Your task is to transcribe all of the records exactly and leave out the pictures.

Stored data entries
=== Begin Enclosure ===

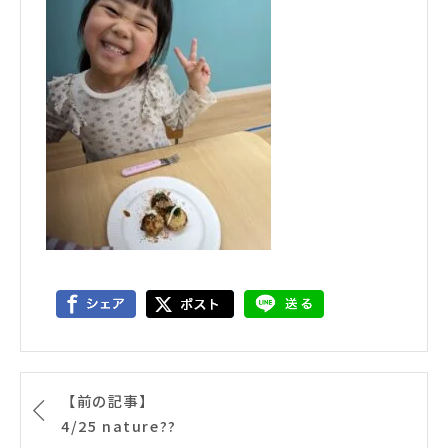
【前の記事】
4/25 nature??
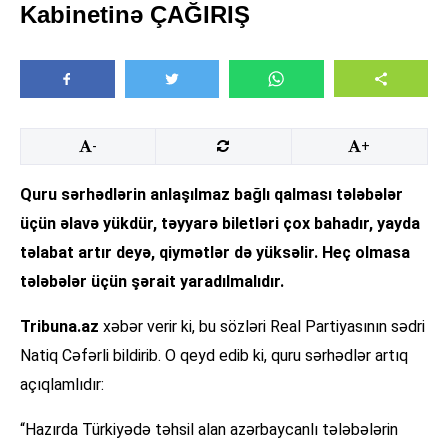
Kabinetinə ÇAĞIRIŞ
-
+
Quru sərhədlərin anlaşılmaz bağlı qalması tələbələr
üçün əlavə yükdür, təyyarə biletləri çox bahadır, yayda
təlabat artır deyə, qiymətlər də yüksəlir. Heç olmasa
tələbələr üçün şərait yaradılmalıdır.
Tribuna.az
xəbər verir ki, bu sözləri Real Partiyasının sədri
Natiq Cəfərli bildirib. O qeyd edib ki, quru sərhədlər artıq
açıqlamlıdır:
“Hazırda Türkiyədə təhsil alan azərbaycanlı tələbələrin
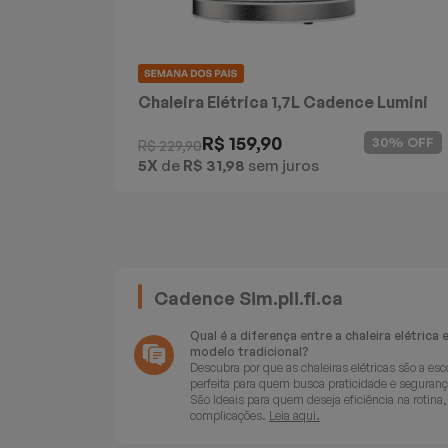
Chaleira Elétrica 1,7L Cadence Lumini
Blanc
R$ 159,90
30% OFF
R$ 229,90
5X
de
R$ 31,98
sem juros
Cadence Sim.pli.fi.ca
Qual é a diferença entre a chaleira elétrica 
modelo tradicional?
Descubra por que as chaleiras elétricas são a esc
perfeita para quem busca praticidade e seguranç
São Ideais para quem deseja eficiência na rotina
complicações.
Leia aqui.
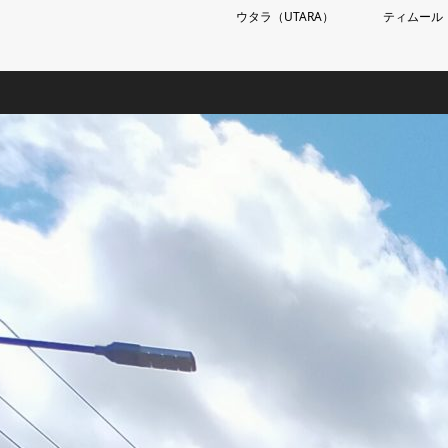
ウタラ（UTARA）
ティムール（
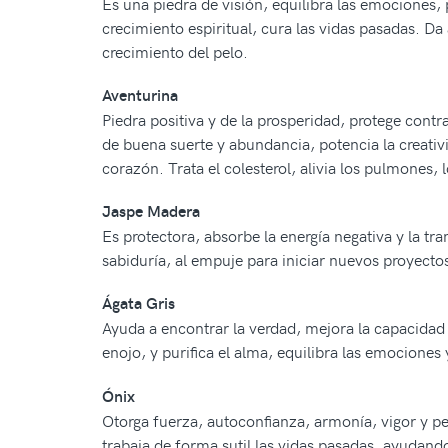
Es una piedra de visión, equilibra las emociones,
crecimiento espiritual, cura las vidas pasadas. D
crecimiento del pelo.
Aventurina
Piedra positiva y de la prosperidad, protege cont
de buena suerte y abundancia, potencia la creativid
corazón. Trata el colesterol, alivia los pulmones, lo
Jaspe Madera
Es protectora, absorbe la energía negativa y la tr
sabiduría, al empuje para iniciar nuevos proyectos
Ágata Gris
Ayuda a encontrar la verdad, mejora la capacidad 
enojo, y purifica el alma, equilibra las emociones
Ónix
Otorga fuerza, autoconfianza, armonía, vigor y pe
trabaja de forma sutil las vidas pasadas, ayudando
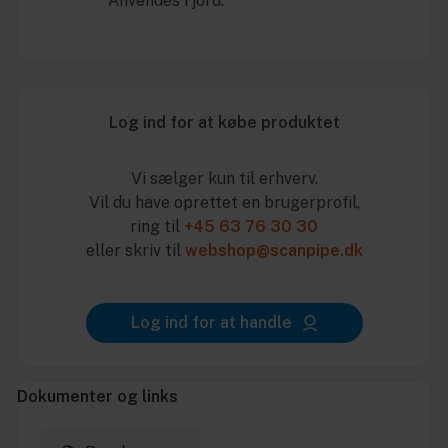
* Anvendes i jord.
Log ind for at købe produktet
Vi sælger kun til erhverv.
Vil du have oprettet en brugerprofil,
ring til
+45 63 76 30 30
eller skriv til
webshop@scanpipe.dk
Log ind for at handle
Dokumenter og links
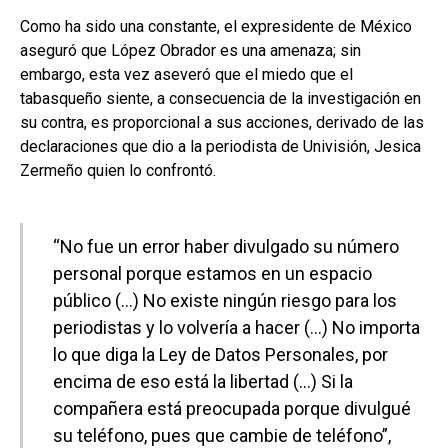
Como ha sido una constante, el expresidente de México
aseguró que López Obrador es una amenaza; sin
embargo, esta vez aseveró que el miedo que el
tabasqueño siente, a consecuencia de la investigación en
su contra, es proporcional a sus acciones, derivado de las
declaraciones que dio a la periodista de Univisión, Jesica
Zermeño quien lo confrontó.
“No fue un error haber divulgado su número
personal porque estamos en un espacio
público (…) No existe ningún riesgo para los
periodistas y lo volvería a hacer (…) No importa
lo que diga la Ley de Datos Personales, por
encima de eso está la libertad (…) Si la
compañera está preocupada porque divulgué
su teléfono, pues que cambie de teléfono”,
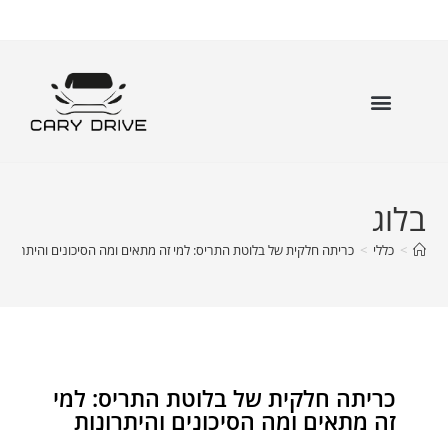
בלוג
>
כללי
>
כריתה חלקית של בלוטת התריס: למי זה מתאים ומה הסיכונים והיתרונות
כריתה חלקית של בלוטת התריס: למי
זה מתאים ומה הסיכונים והיתרונות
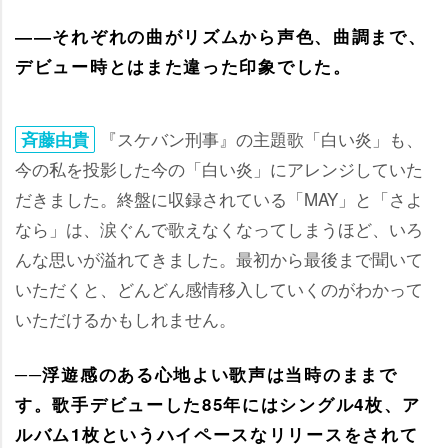
――それぞれの曲がリズムから声色、曲調まで、
デビュー時とはまた違った印象でした。
『スケバン刑事』の主題歌「白い炎」も、
斉藤由貴
今の私を投影した今の「白い炎」にアレンジしていた
だきました。終盤に収録されている「MAY」と「さよ
なら」は、涙ぐんで歌えなくなってしまうほど、いろ
んな思いが溢れてきました。最初から最後まで聞いて
いただくと、どんどん感情移入していくのがわかって
いただけるかもしれません。
──浮遊感のある心地よい歌声は当時のままで
す。歌手デビューした85年にはシングル4枚、ア
ルバム1枚というハイペースなリリースをされて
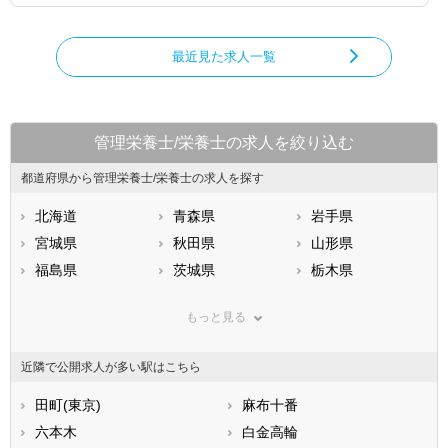
最近見た求人一覧
管理栄養士/栄養士の求人を絞り込む
都道府県から管理栄養士/栄養士の求人を探す
北海道
青森県
岩手県
宮城県
秋田県
山形県
福島県
茨城県
栃木県
群馬県
埼玉県
千葉県
もっと見る
東京都
神奈川県
新潟県
山梨県
長野県
富山県
近隣で公開求人が多い駅はこちら
石川県
福井県
岐阜県
静岡県
田町(東京)
愛知県
麻布十番
三重県
滋賀県
六本木
京都府
白金高輪
大阪府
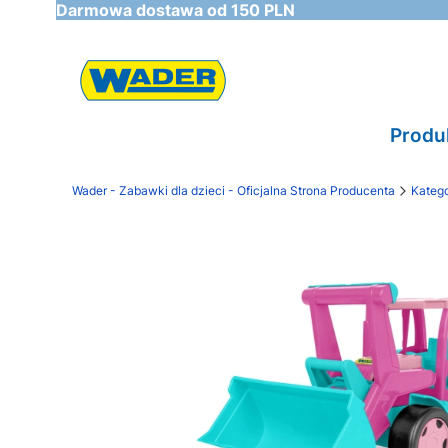
Darmowa dostawa od 150 PLN
Produ
Wader - Zabawki dla dzieci - Oficjalna Strona Producenta
Katego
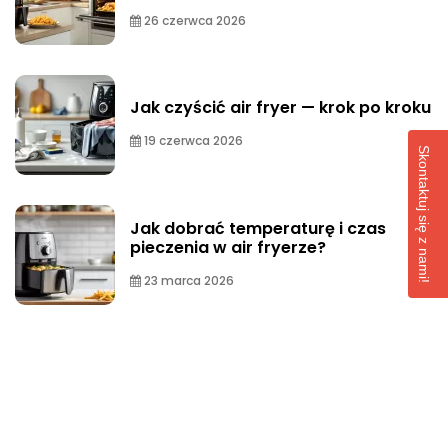
26 czerwca 2026
Jak czyścić air fryer — krok po kroku
19 czerwca 2026
Skontaktuj się z nami!
Jak dobrać temperaturę i czas
pieczenia w air fryerze?
23 marca 2026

=== End Enclosure ===

WRITTEN SOLUTION:
【前の記事】
4/25 nature??
Kabinetinə ÇAĞIRIŞ
-
+
Quru sərhədlərin anlaşılmaz bağlı qalması tələbələr
üçün əlavə yükdür, təyyarə biletləri çox bahadır, yayda
təlabat artır deyə, qiymətlər də yüksəlir. Heç olmasa
tələbələr üçün şərait yaradılmalıdır.
Tribuna.az
xəbər verir ki, bu sözləri Real Partiyasının sədri
Natiq Cəfərli bildirib. O qeyd edib ki, quru sərhədlər artıq
açıqlamlıdır:
“Hazırda Türkiyədə təhsil alan azərbaycanlı tələbələrin
Chaleira Elétrica 1,7L Cadence Lumini
Blanc
R$ 159,90
30% OFF
R$ 229,90
5X
de
R$ 31,98
sem juros
Cadence Sim.pli.fi.ca
Qual é a diferença entre a chaleira elétrica 
modelo tradicional?
Descubra por que as chaleiras elétricas são a esc
perfeita para quem busca praticidade e seguranç
São Ideais para quem deseja eficiência na rotina
complicações.
Leia aqui.
ウタラ（UTARA）
ティムール（
Es una piedra de visión, equilibra las emociones,
crecimiento espiritual, cura las vidas pasadas. D
crecimiento del pelo.
Aventurina
Piedra positiva y de la prosperidad, protege cont
de buena suerte y abundancia, potencia la creativid
corazón. Trata el colesterol, alivia los pulmones, lo
Jaspe Madera
Es protectora, absorbe la energía negativa y la tr
sabiduría, al empuje para iniciar nuevos proyectos
Ágata Gris
Ayuda a encontrar la verdad, mejora la capacidad 
enojo, y purifica el alma, equilibra las emociones
Ónix
Otorga fuerza, autoconfianza, armonía, vigor y pe
trabaja de forma sutil las vidas pasadas, ayudando
* Anvendes i jord.
Log ind for at købe produktet
Vi sælger kun til erhverv.
Vil du have oprettet en brugerprofil,
ring til
+45 63 76 30 30
eller skriv til
webshop@scanpipe.dk
Log ind for at handle
Dokumenter og links
Como ha sido una constante, el expresidente de México
aseguró que López Obrador es una amenaza; sin
embargo, esta vez aseveró que el miedo que el
tabasqueño siente, a consecuencia de la investigación en
su contra, es proporcional a sus acciones, derivado de las
declaraciones que dio a la periodista de Univisión, Jesica
Zermeño quien lo confrontó.
“No fue un error haber divulgado su número
personal porque estamos en un espacio
público (…) No existe ningún riesgo para los
periodistas y lo volvería a hacer (…) No importa
lo que diga la Ley de Datos Personales, por
encima de eso está la libertad (…) Si la
compañera está preocupada porque divulgué
su teléfono, pues que cambie de teléfono”,
בלוג
>
כללי
>
כריתה חלקית של בלוטת התריס: למי זה מתאים ומה הסיכונים והיתרונות
כריתה חלקית של בלוטת התריס: למי
זה מתאים ומה הסיכונים והיתרונות
――それぞれの曲がリズムから声色、曲調まで、
デビュー時とはまた違った印象でした。
『スケバン刑事』の主題歌「白い炎」も、
斉藤由貴
今の私を投影した今の「白い炎」にアレンジしていた
だきました。終盤に収録されている「MAY」と「さよ
なら」は、涙ぐんで歌えなくなってしまうほど、いろ
んな思いが溢れてきました。最初から最後まで聞いて
いただくと、どんどん感情移入していくのがわかって
いただけるかもしれません。
──浮遊感のある心地よい歌声は当時のままで
す。歌手デビューした85年にはシングル4枚、ア
ルバム1枚というハイペースなリリースをされて
最近見た求人一覧
管理栄養士/栄養士の求人を絞り込む
都道府県から管理栄養士/栄養士の求人を探す
北海道
青森県
岩手県
宮城県
秋田県
山形県
福島県
茨城県
栃木県
群馬県
埼玉県
千葉県
もっと見る
東京都
神奈川県
新潟県
山梨県
長野県
富山県
近隣で公開求人が多い駅はこちら
石川県
福井県
岐阜県
静岡県
田町(東京)
愛知県
麻布十番
三重県
滋賀県
六本木
京都府
白金高輪
大阪府
Darmowa dostawa od 150 PLN
Produ
Wader - Zabawki dla dzieci - Oficjalna Strona Producenta
Katego
26 czerwca 2026
Jak czyścić air fryer — krok po kroku
19 czerwca 2026
Skontaktuj się z nami!
Jak dobrać temperaturę i czas
pieczenia w air fryerze?
23 marca 2026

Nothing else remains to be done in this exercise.